- **PROBLEM STATEMENT**
Copy every line from the one containing "Adhesives & Fillers" through the last line of the records below, both included, and nothing else.

*** RECORDS TO USE Section Begins ***

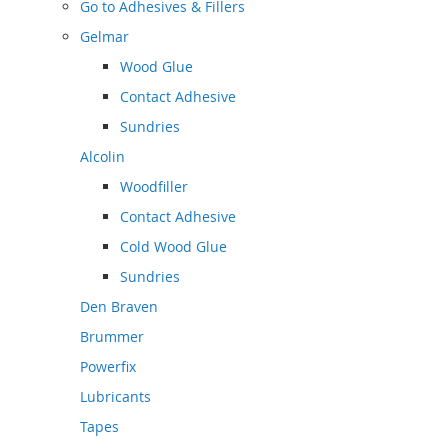
Go to
Adhesives & Fillers
Gelmar
Wood Glue
Contact Adhesive
Sundries
Alcolin
Woodfiller
Contact Adhesive
Cold Wood Glue
Sundries
Den Braven
Brummer
Powerfix
Lubricants
Tapes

*** RECORDS TO USE Section Ends ***

- **RESULT OF THIS EXERCISE**
Adhesives & Fillers
Gelmar
Wood Glue
Contact Adhesive
Sundries
Alcolin
Woodfiller
Contact Adhesive
Cold Wood Glue
Sundries
Den Braven
Brummer
Powerfix
Lubricants
Tapes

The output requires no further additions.